Ochs Michael F, Rink Lori, Tarn Chi, Mburu Sarah, Taguchi Takahiro, Eisenberg Burton, Godwin Andrew K
Division of Oncology Biostatistics and Bioinformatics, Johns Hopkins University, Baltimore, Maryland 21205, USA.
Cancer Res. 2009 Dec 1;69(23):9125-32. doi: 10.1158/0008-5472.CAN-09-1709. Epub 2009 Nov 10.

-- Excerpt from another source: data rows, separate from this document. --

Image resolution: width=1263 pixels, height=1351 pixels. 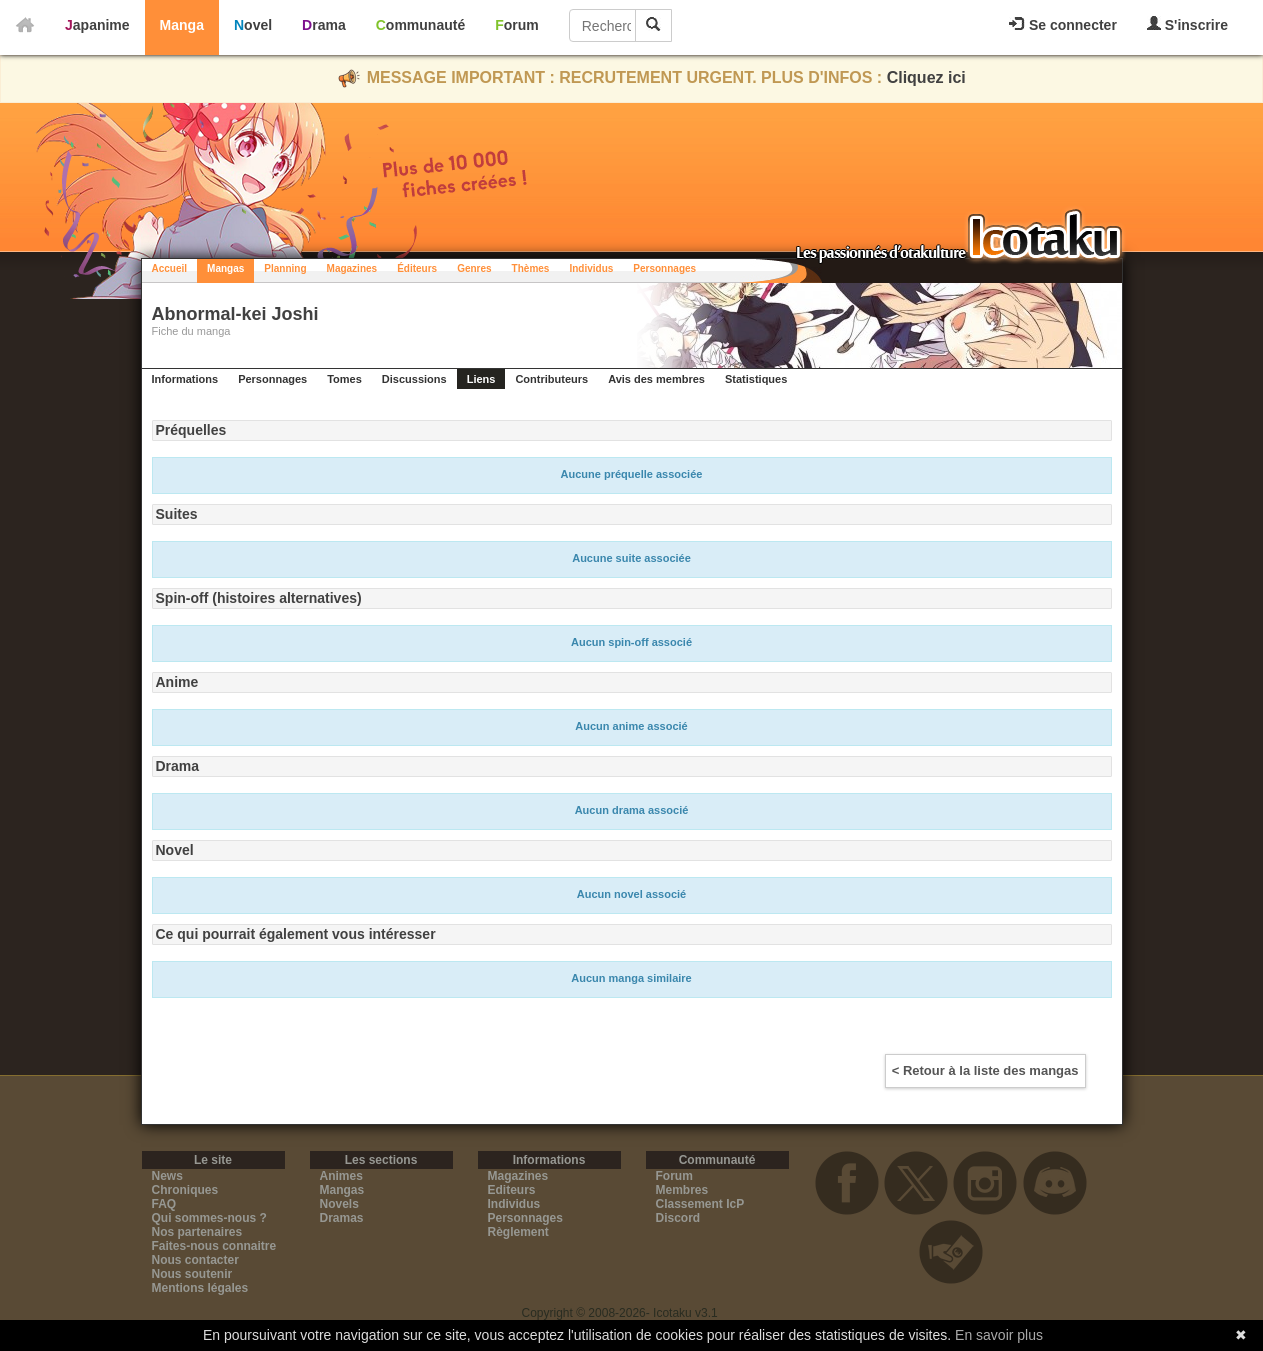 What do you see at coordinates (185, 379) in the screenshot?
I see `Informations` at bounding box center [185, 379].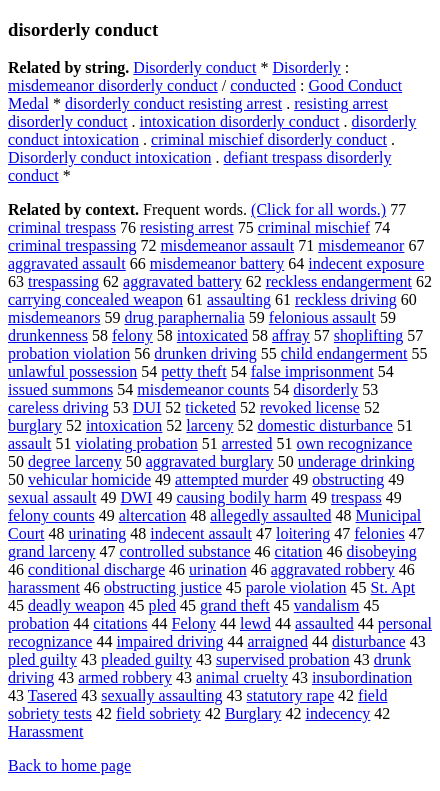 This screenshot has height=791, width=440. I want to click on disorderly conduct resisting arrest, so click(173, 103).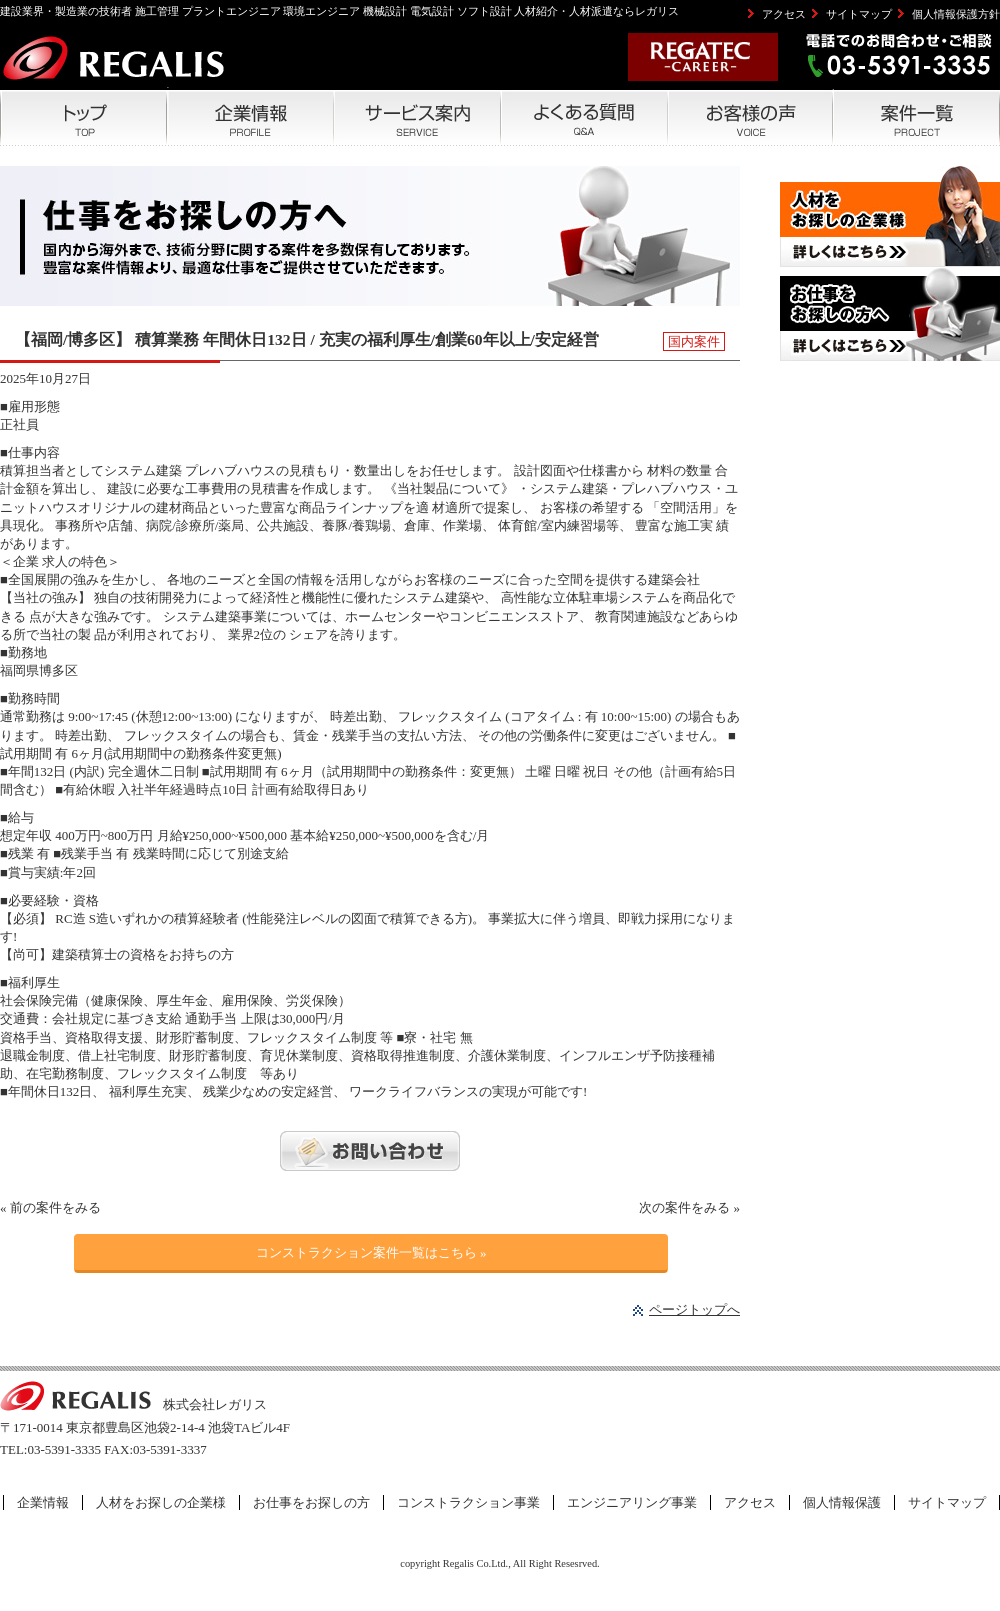  Describe the element at coordinates (161, 1502) in the screenshot. I see `人材をお探しの企業様` at that location. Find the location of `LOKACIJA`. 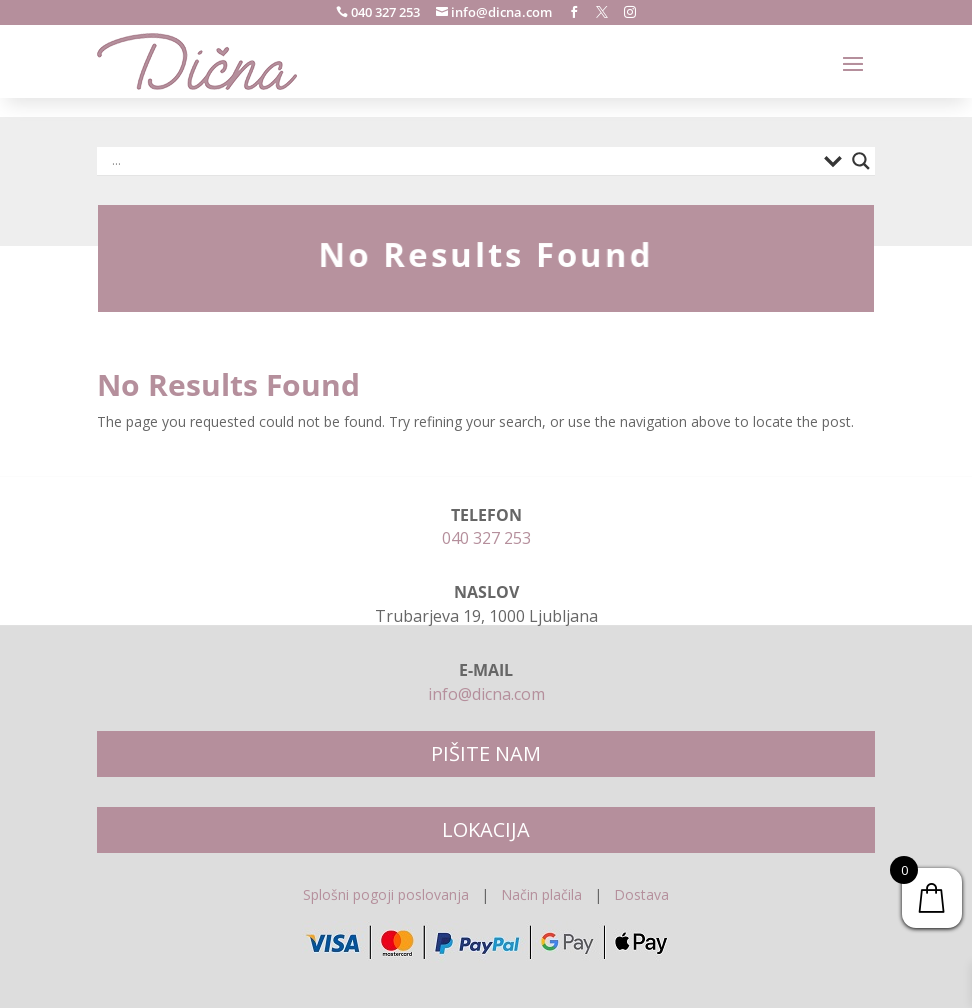

LOKACIJA is located at coordinates (486, 829).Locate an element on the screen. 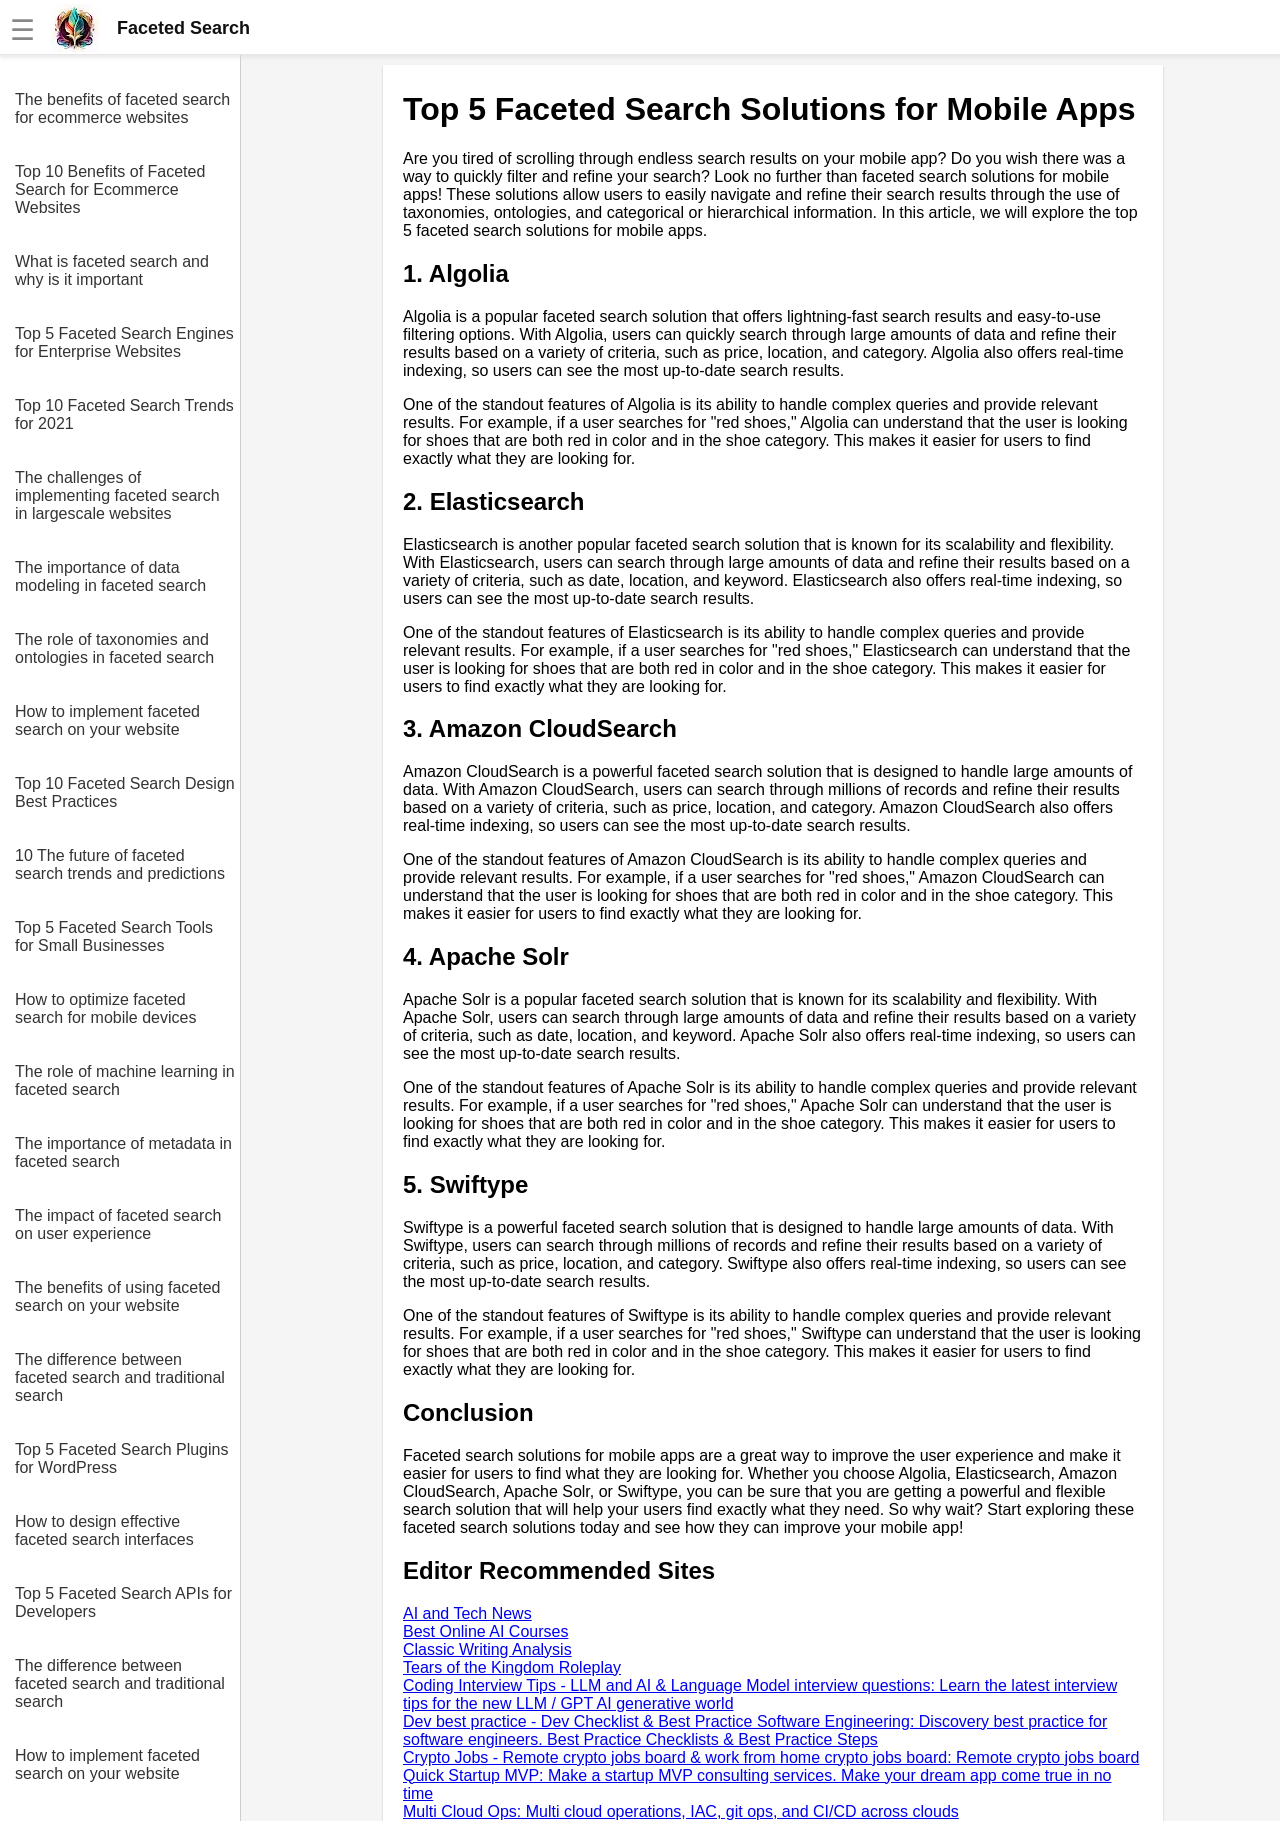  How to implement faceted search on your website is located at coordinates (107, 720).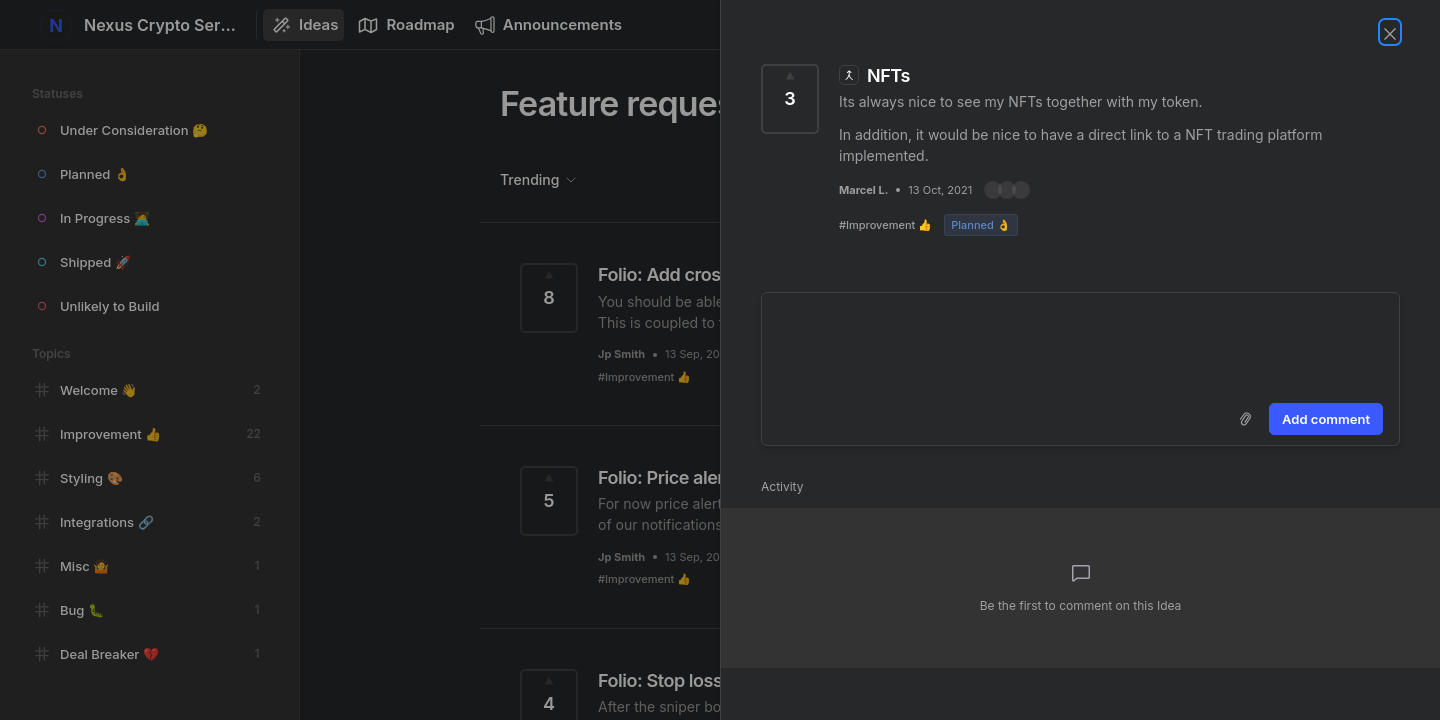 The width and height of the screenshot is (1440, 720). What do you see at coordinates (1007, 190) in the screenshot?
I see `[button]` at bounding box center [1007, 190].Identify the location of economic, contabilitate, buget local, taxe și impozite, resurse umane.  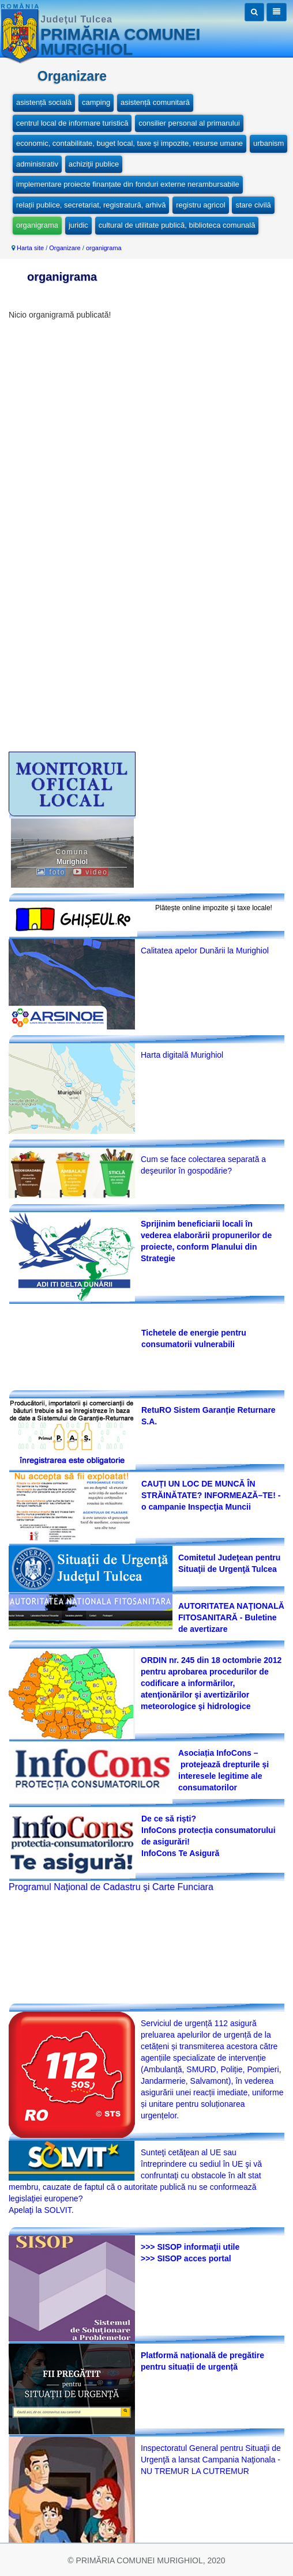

Cell signaling plays a central role in the etiology of cancer. Numerous therapeutics in use or under development target signaling proteins; however, off-target effects often limit assignment of positive clinical response to the intended target. As direct measurements of signaling protein activity are not generally feasible during treatment, there is a need for more powerful methods to determine if therapeutics inhibit their targets and when off-target effects occur. We have used the Bayesian Decomposition algorithm and data on transcriptional regulation to create a novel methodology, Differential Expression for Signaling Determination (DESIDE), for inferring signaling activity from microarray measurements. We applied DESIDE to deduce signaling activity in gastrointestinal stromal tumor cell lines treated with the targeted therapeutic imatinib mesylate (Gleevec). We detected the expected reduced activity in the KIT pathway, as well as unexpected changes in the p53 pathway. Pursuing these findings, we have determined that imatinib-induced DNA damage is responsible for the increased activity of p53, identifying a novel off-target activity for this drug. We then used DESIDE on data from resected, post-imatinib treatment tumor samples and identified a pattern in these tumors similar to that at late time points in the cell lines, and this pattern correlated with initial clinical response. The pattern showed increased activity of ETS domain-containing protein Elk-1 and signal transducers and activators of transcription 3 transcription factors, which are associated with the growth of side population cells. DESIDE infers the global reprogramming of signaling networks during treatment, permitting treatment modification that leverages ongoing drug development efforts, which is crucial for personalized medicine.
细胞信号传导在癌症病因学中起着核心作用。许多正在使用或正在研发的治疗方法都以信号蛋白为靶点;然而,脱靶效应往往限制了将积极的临床反应归因于预期靶点。由于在治疗过程中直接测量信号蛋白活性通常不可行,因此需要更强大的方法来确定治疗方法是否抑制其靶点以及何时发生脱靶效应。我们使用贝叶斯分解算法和转录调控数据创建了一种新方法,即信号测定差异表达法(DESIDE),用于从微阵列测量中推断信号活性。我们应用DESIDE来推断用靶向治疗药物甲磺酸伊马替尼(格列卫)处理的胃肠道间质瘤细胞系中的信号活性。我们检测到KIT通路中预期的活性降低,以及p53通路中意外的变化。基于这些发现,我们确定伊马替尼诱导的DNA损伤是p53活性增加的原因,从而确定了该药物一种新的脱靶活性。然后,我们将DESIDE应用于伊马替尼治疗后切除的肿瘤样本数据,并在这些肿瘤中发现了一种与细胞系后期时间点相似的模式,这种模式与初始临床反应相关。该模式显示含ETS结构域的蛋白Elk-1以及信号转导和转录激活因子3转录因子的活性增加,这些与侧群细胞的生长有关。DESIDE可推断治疗期间信号网络的整体重编程,允许进行治疗调整,利用正在进行的药物研发成果,这对个性化医疗至关重要。